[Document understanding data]
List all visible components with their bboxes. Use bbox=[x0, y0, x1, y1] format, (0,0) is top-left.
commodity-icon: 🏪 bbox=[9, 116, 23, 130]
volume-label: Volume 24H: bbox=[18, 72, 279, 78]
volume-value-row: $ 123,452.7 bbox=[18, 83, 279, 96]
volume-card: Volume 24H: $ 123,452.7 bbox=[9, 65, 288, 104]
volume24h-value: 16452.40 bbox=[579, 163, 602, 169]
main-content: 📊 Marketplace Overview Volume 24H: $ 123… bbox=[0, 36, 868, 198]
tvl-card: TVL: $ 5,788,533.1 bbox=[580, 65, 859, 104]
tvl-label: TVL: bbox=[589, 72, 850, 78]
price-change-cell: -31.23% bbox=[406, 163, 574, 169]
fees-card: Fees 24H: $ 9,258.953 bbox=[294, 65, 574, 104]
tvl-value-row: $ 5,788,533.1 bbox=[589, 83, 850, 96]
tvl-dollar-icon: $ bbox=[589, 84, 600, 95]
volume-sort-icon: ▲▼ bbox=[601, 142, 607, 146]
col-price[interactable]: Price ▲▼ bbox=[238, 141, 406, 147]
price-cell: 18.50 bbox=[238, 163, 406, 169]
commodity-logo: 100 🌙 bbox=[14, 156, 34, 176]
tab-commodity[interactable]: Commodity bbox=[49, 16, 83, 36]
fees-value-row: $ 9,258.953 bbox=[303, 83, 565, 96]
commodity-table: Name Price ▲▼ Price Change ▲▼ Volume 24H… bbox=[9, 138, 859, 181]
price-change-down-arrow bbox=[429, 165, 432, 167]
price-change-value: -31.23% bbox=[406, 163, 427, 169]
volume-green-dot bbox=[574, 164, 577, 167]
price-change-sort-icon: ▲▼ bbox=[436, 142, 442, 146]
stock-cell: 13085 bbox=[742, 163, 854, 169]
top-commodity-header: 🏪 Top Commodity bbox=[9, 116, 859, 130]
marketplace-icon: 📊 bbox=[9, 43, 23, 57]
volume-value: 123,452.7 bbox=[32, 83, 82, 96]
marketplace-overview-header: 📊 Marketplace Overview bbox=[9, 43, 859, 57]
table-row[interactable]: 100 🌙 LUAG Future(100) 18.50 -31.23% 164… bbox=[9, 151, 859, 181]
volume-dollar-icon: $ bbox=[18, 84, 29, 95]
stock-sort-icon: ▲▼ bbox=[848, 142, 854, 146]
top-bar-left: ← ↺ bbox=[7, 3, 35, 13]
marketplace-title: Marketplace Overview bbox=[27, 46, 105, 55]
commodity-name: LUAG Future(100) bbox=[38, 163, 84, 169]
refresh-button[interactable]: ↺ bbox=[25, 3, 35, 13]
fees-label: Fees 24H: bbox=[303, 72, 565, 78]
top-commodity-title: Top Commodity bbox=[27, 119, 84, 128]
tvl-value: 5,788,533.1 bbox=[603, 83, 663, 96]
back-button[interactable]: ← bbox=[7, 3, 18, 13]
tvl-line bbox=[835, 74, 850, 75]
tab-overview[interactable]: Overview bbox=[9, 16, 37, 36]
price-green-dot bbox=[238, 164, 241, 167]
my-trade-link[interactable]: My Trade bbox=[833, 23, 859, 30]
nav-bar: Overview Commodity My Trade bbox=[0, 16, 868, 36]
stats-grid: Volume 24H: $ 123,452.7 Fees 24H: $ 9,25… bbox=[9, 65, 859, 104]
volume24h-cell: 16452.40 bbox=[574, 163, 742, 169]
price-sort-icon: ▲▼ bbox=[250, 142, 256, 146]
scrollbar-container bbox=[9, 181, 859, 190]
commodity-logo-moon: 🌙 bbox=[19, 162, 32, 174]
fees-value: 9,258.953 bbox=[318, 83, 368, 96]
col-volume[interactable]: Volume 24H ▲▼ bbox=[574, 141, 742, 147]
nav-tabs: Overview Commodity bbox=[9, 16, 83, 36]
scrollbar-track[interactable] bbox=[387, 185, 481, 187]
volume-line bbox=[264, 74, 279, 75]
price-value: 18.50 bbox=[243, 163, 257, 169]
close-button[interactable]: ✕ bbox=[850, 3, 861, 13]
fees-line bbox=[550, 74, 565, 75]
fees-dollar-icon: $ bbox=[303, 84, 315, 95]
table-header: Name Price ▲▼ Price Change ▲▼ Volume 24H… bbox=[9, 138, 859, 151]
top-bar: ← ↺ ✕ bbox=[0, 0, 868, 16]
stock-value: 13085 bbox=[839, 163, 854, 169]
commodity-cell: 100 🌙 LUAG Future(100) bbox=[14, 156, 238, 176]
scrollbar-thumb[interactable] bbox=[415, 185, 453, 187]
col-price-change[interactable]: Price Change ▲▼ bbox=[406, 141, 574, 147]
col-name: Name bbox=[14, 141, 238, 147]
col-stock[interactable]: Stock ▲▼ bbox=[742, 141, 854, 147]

> WHAT YOU ARE ASKED TO DO:
Using the data above, report how many lines include the string "scrollbar" and add nothing to the number.

> ANSWER TO THE EXERCISE:
3